И Брассанс дополняет это завещание:
Поэт просит похоронить его на морском берегу Сета, где он играл мальчиком, где в пятнадцать лет впервые брал уроки любовных утех, где над пляжем, на холме, — кладбище и могила его любимого поэта Поля Валери, и он обращается к нему:
Кто-то однажды спросил у Брассанса:
— Вы действительно хотели бы быть похороненным на пляже в Сете?
— Нет, — ответил он, улыбаясь, — мне абсолютно все равно… Но это ведь — поэзия…
А мне кажется, далеко не все равно, если он, как рассказывает Рене Фалле, держит в Сете лодку для того, чтобы в любое время можно было удрать из Парижа и отправиться вдоль пляжей Львиного залива, занимаясь безмятежной ловлей мулей. И, наблюдая за игрой дельфинов, вновь и вновь возвращаться мыслями и душой к своему свободному, ни с чем не сравнимому детству.
В Крепьер к Брассансу я все же попала, но через два года после вышеописанной встречи в Париже. Было это в одну из ноябрьских суббот 1970 года. Двое парижан — муж и жена, оба писатели, отвезли меня туда на своей машине.
Впереди ехал, указывая дорогу, секретарь Брассанса Онтониенте, он вез свою жену и дочь в Крепьер на воскресенье.
Когда я вошла в ограду брассансовского поместья, мне показалось, что все это я уже хорошо знаю. И эту речку с мостиком, и этот дом, увитый багряными плетями дикого винограда, и этот холм невдалеке с коровами, пасущимися под ним.
Так бывает, когда долго живешь какими-то чужими рассказами о ком-то или о чем-то очень тебе дорогом.
Нас встретила маленькая, пожилая, скромная женщина с прелестными серыми, улыбчивыми глазами. Это была давнишняя приятельница Брассанса Джой Хайнам, которая занималась его хозяйством. Она ввела нас в столовую и кликнула Брассанса. Он появился в дверях, как всегда дома, изысканно одетый во все коричневое, с трубкой в зубах, сосредоточенный, вежливый. Джой пригласила нас к столу, накрытому для чаепития, поскольку было около пяти часов.
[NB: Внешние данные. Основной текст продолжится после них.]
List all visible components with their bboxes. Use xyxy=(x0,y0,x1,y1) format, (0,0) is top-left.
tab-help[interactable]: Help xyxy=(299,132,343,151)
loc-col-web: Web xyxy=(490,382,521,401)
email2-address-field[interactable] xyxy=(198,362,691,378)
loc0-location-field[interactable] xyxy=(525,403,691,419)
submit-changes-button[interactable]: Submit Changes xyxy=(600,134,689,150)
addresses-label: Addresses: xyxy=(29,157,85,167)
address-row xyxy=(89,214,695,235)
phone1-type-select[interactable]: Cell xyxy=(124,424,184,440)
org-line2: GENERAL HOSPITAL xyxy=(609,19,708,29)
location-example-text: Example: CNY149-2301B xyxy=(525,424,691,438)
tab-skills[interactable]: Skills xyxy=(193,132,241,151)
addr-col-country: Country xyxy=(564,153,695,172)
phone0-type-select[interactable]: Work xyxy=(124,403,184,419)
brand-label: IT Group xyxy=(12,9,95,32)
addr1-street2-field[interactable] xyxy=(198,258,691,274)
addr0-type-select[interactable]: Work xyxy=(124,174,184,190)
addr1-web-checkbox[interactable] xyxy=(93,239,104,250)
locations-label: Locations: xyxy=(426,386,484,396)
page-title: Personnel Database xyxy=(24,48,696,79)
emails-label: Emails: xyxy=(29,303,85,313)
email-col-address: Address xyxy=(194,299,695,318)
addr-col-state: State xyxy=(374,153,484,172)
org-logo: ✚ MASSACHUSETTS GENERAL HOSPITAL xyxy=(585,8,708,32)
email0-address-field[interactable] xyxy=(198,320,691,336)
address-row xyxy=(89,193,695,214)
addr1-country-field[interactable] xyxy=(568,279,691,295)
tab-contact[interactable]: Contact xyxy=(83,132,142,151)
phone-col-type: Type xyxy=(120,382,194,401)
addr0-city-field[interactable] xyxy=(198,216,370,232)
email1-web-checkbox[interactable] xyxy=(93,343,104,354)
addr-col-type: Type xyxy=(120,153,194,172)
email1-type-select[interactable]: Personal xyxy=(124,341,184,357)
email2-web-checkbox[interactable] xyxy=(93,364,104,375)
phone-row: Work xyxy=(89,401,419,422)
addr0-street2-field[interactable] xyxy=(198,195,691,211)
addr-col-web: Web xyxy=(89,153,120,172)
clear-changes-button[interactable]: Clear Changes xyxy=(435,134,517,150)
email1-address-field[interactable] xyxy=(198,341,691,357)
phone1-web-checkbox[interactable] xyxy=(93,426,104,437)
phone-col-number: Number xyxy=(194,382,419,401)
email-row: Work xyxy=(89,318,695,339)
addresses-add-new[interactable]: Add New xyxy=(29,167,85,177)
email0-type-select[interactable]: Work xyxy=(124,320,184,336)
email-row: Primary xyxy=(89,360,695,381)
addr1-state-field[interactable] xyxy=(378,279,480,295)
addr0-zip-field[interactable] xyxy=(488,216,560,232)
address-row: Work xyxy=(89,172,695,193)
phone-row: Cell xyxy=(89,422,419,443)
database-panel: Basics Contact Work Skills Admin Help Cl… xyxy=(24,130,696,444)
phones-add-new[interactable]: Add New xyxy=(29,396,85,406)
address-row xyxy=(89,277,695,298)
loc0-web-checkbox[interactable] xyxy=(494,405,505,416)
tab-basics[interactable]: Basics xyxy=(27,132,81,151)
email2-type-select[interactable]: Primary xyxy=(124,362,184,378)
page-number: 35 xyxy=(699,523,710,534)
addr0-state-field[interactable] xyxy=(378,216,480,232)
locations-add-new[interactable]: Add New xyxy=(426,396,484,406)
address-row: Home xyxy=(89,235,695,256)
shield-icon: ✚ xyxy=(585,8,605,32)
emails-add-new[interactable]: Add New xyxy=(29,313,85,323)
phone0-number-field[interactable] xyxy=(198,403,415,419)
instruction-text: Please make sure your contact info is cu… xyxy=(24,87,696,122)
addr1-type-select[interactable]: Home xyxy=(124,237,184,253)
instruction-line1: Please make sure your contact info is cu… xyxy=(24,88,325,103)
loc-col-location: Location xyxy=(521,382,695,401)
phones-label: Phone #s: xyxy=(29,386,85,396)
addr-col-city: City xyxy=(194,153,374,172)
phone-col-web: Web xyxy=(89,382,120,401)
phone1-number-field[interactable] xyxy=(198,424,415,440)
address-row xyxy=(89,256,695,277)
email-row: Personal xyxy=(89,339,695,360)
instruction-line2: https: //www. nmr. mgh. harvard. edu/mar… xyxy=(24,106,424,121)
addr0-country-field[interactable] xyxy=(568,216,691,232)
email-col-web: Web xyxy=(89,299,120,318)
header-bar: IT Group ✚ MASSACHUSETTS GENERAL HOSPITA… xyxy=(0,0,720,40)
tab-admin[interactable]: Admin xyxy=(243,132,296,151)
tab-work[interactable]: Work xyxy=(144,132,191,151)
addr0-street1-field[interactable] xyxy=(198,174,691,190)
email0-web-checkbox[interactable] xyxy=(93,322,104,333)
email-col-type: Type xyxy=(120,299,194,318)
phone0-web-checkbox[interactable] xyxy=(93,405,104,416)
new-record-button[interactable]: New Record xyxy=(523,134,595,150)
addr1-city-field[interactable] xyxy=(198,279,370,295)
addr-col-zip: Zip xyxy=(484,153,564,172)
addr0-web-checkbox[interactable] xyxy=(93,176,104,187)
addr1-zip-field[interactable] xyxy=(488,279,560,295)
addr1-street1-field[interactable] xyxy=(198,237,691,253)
И вот наконец я сижу за столом в той самой столовой, которую хорошо знаю по фотографиям. Мы пьем ароматный, крепкий чай, перебрасываясь незначительными фразами с хозяйкой стола. Брассанс, приветливо поглядывая, попыхивает трубкой, но молчит. Долго пришлось другу моему писателю крутиться возле него с ни к чему не обязывающими вопросами. Брассанс не «раскупоривался».
Джой Хайнам вдруг неуверенно заговорила со мной по-русски, и оказалось, что она эстонка и в детстве училась в русской школе в Ревеле.
Мало-помалу Брассанс сдался и начал говорить о себе, и то, что я узнала, было для меня неожиданным. Конечно, может быть, он находился в тот день в каком-то особом настроении, а может быть, присущая ему отчужденность связывала его. И если я в какой-то мере была нужна ему как переводчица его стихов, то друзья мои парижане настораживали его. Но так или иначе, а Брассанс заговорил, довольно открыто и резко выражая свои мысли. Если Рене Фалле утверждал в своей книге, что Брассанс, обладая необычайной добротой, любит людей, то сейчас, за столом, Брассанс говорил, что терпеть не может людей, а особенно коллег по профессии не любит и не знает. Видимо, в этот день у него было особо «средневековое» настроение.
— Я не общаюсь с ними. Конечно, Арагон, Поль Фор, Превер великолепные поэты, и я знаю их почти наизусть, но у меня нет потребности встречаться с современниками. А потом, я очень много работаю… И когда приходит время писать, запираюсь здесь на полгода… Люблю быть один.
— Месье Брассанс, — обращаюсь я к хозяину, — в одном из журналов я нашла очерк о вас, иллюстрированный фотографиями, одна из них меня очень заинтересовала, — это та, где вы точите какой-то палаш в вашей слесарной мастерской. Не могли бы вы показать эту мастерскую?